### What you will do:
Your output should be an exact copy of the records, with no pictures in it.

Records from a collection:
..............................
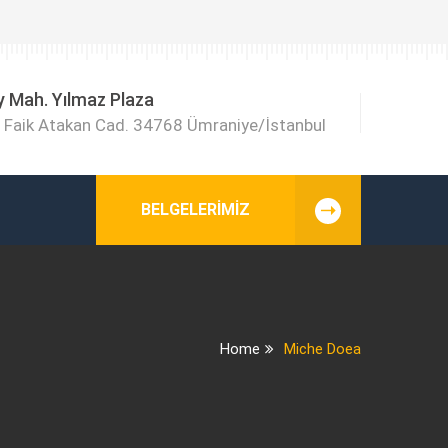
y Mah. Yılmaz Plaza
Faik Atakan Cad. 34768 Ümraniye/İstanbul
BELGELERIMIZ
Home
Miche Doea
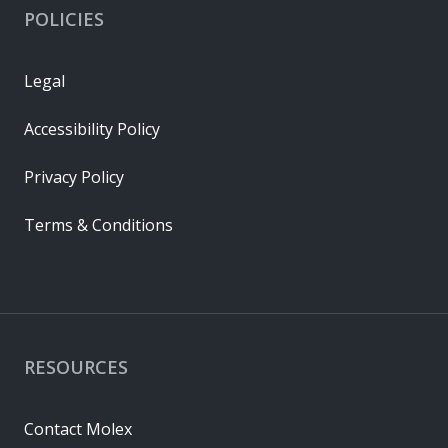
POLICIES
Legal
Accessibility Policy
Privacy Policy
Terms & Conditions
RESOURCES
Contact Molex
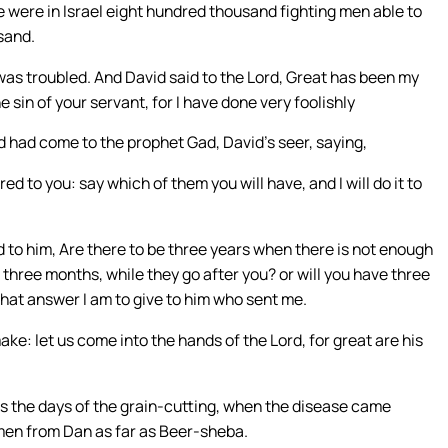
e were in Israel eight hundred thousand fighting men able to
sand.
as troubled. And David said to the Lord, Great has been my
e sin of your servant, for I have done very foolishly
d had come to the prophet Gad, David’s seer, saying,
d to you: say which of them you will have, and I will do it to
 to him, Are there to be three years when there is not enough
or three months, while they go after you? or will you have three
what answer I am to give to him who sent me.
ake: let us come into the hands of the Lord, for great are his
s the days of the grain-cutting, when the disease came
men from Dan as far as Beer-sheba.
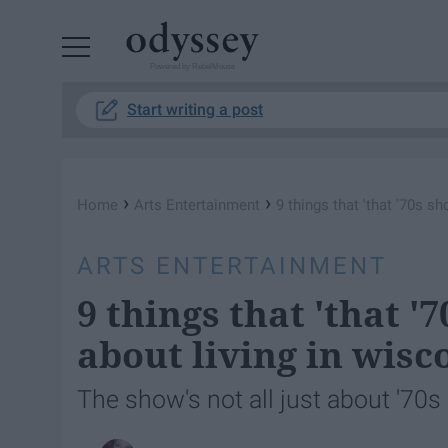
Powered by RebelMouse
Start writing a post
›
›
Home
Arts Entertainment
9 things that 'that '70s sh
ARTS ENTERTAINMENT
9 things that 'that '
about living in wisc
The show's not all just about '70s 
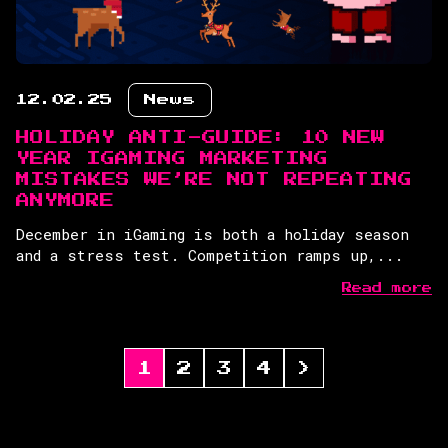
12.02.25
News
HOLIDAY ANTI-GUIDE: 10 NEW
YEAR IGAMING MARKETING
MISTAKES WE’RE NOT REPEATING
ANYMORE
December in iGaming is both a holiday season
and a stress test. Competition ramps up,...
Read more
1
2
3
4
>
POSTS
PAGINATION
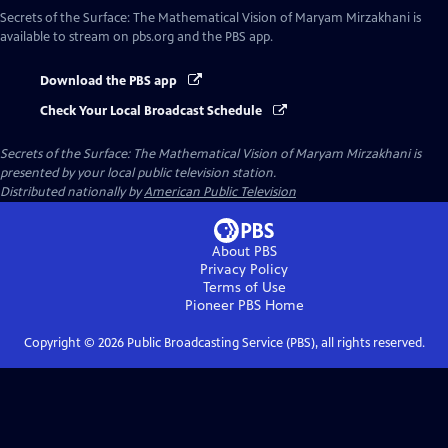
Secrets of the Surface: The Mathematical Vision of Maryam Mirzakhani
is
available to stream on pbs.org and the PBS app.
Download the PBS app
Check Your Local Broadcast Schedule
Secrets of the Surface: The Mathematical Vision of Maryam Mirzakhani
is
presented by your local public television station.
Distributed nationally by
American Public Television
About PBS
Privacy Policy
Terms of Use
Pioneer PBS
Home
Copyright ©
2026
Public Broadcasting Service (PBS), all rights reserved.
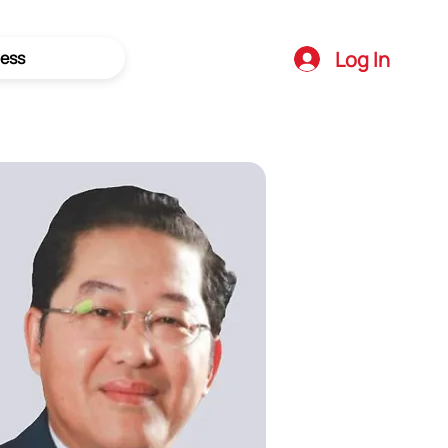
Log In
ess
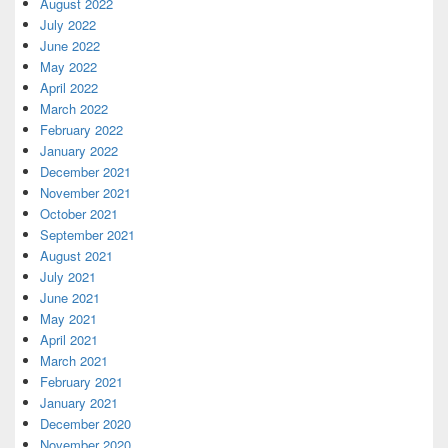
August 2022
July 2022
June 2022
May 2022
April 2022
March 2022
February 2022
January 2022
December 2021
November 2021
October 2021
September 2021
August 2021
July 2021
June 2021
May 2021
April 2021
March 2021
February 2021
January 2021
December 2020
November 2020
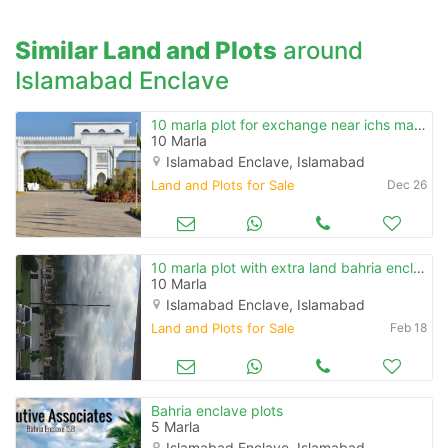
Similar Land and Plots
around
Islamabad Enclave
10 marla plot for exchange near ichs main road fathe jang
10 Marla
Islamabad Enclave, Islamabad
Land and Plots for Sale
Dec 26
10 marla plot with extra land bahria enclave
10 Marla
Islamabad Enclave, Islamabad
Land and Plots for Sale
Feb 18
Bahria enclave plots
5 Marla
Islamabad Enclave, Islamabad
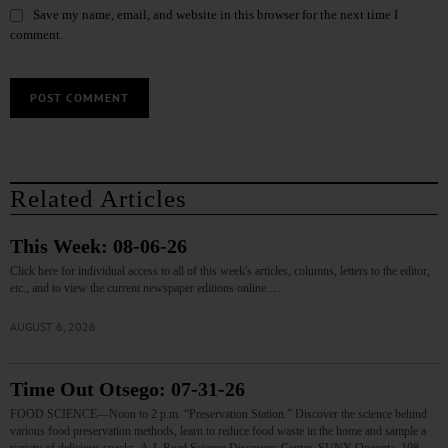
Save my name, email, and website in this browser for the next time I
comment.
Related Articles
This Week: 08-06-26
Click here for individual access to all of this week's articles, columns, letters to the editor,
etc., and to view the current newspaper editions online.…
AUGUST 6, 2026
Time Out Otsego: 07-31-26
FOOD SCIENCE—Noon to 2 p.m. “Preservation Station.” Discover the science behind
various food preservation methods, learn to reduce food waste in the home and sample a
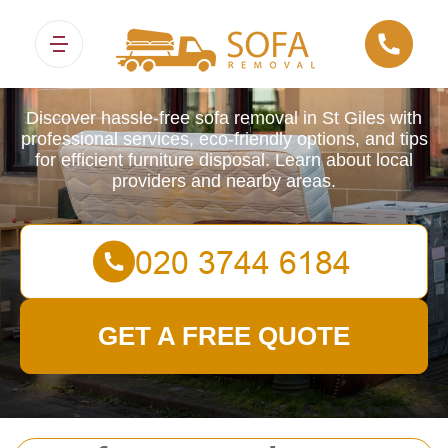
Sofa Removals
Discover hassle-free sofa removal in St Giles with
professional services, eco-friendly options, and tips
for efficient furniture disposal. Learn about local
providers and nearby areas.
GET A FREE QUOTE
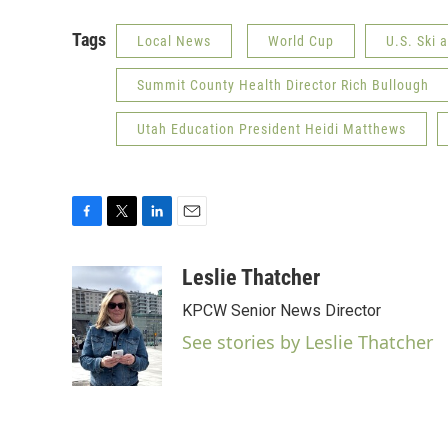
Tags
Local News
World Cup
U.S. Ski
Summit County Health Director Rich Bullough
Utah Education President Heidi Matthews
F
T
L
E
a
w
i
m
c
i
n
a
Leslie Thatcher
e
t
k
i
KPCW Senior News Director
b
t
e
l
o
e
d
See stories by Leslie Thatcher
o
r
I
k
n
..............................
### Expected answer:
y Mah. Yılmaz Plaza
Faik Atakan Cad. 34768 Ümraniye/İstanbul
BELGELERIMIZ
Home
Miche Doea
POLICIES
Legal
Accessibility Policy
Privacy Policy
Terms & Conditions
RESOURCES
Contact Molex
e were in Israel eight hundred thousand fighting men able to
sand.
as troubled. And David said to the Lord, Great has been my
e sin of your servant, for I have done very foolishly
d had come to the prophet Gad, David’s seer, saying,
d to you: say which of them you will have, and I will do it to
 to him, Are there to be three years when there is not enough
or three months, while they go after you? or will you have three
what answer I am to give to him who sent me.
ake: let us come into the hands of the Lord, for great are his
s the days of the grain-cutting, when the disease came
men from Dan as far as Beer-sheba.
Powered by RebelMouse
Start writing a post
›
›
Home
Arts Entertainment
9 things that 'that '70s sh
ARTS ENTERTAINMENT
9 things that 'that '
about living in wisc
The show's not all just about '70s 
12.02.25
News
HOLIDAY ANTI-GUIDE: 10 NEW
YEAR IGAMING MARKETING
MISTAKES WE’RE NOT REPEATING
ANYMORE
December in iGaming is both a holiday season
and a stress test. Competition ramps up,...
Read more
1
2
3
4
>
POSTS
PAGINATION
Secrets of the Surface: The Mathematical Vision of Maryam Mirzakhani
is
available to stream on pbs.org and the PBS app.
Download the PBS app
Check Your Local Broadcast Schedule
Secrets of the Surface: The Mathematical Vision of Maryam Mirzakhani
is
presented by your local public television station.
Distributed nationally by
American Public Television
About PBS
Privacy Policy
Terms of Use
Pioneer PBS
Home
Copyright ©
2026
Public Broadcasting Service (PBS), all rights reserved.
Log In
ess
August 2022
July 2022
June 2022
May 2022
April 2022
March 2022
February 2022
January 2022
December 2021
November 2021
October 2021
September 2021
August 2021
July 2021
June 2021
May 2021
April 2021
March 2021
February 2021
January 2021
December 2020
November 2020
Similar Land and Plots
around
Islamabad Enclave
10 marla plot for exchange near ichs main road fathe jang
10 Marla
Islamabad Enclave, Islamabad
Land and Plots for Sale
Dec 26
10 marla plot with extra land bahria enclave
10 Marla
Islamabad Enclave, Islamabad
Land and Plots for Sale
Feb 18
Bahria enclave plots
5 Marla
Islamabad Enclave, Islamabad
Save my name, email, and website in this browser for the next time I
comment.
Related Articles
This Week: 08-06-26
Click here for individual access to all of this week's articles, columns, letters to the editor,
etc., and to view the current newspaper editions online.…
AUGUST 6, 2026
Time Out Otsego: 07-31-26
FOOD SCIENCE—Noon to 2 p.m. “Preservation Station.” Discover the science behind
various food preservation methods, learn to reduce food waste in the home and sample a
Sofa Removals
Discover hassle-free sofa removal in St Giles with
professional services, eco-friendly options, and tips
for efficient furniture disposal. Learn about local
providers and nearby areas.
GET A FREE QUOTE
Tags
Local News
World Cup
U.S. Ski
Summit County Health Director Rich Bullough
Utah Education President Heidi Matthews
F
T
L
E
a
w
i
m
c
i
n
a
Leslie Thatcher
e
t
k
i
KPCW Senior News Director
b
t
e
l
o
e
d
See stories by Leslie Thatcher
o
r
I
k
n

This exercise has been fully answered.